The Cron Scheduler at Scale

Recurring Work

Nightly reports, hourly syncs, and per minute health rollups all repeat on a schedule. A single machine running the unix cron daemon is simple but fragile. If that machine is down at the trigger time, the run is silently missed.

Make It Highly Available

Run the scheduler on several nodes for redundancy. But now two nodes might both fire the same schedule, causing a duplicate run. Coordinate them:

Leader election so only the elected node fires schedules.
Distributed lock keyed by schedule name and fire time, so only the first node to grab the lock runs it.

Exactly One Firing

Key the lock or dedup record on the schedule plus the scheduled minute, not the wall clock arrival.
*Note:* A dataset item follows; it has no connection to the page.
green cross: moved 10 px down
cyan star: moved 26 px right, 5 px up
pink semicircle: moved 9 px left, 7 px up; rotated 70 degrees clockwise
Then even if two nodes wake at slightly different moments, they compete for the same slot and only one wins.

Catching Up

Decide what happens after downtime. Should a missed nightly run catch up when the scheduler returns, or skip to the next slot? For idempotent reports, catch up. For time sensitive alerts, skipping is safer.

Separate Trigger From Work

The scheduler should only enqueue a job, not run it. Workers do the heavy lifting, so a slow job never delays the next firing.

Key idea

A scalable cron scheduler runs redundantly but uses a lock keyed on the scheduled time so each occurrence fires exactly once, only enqueuing work.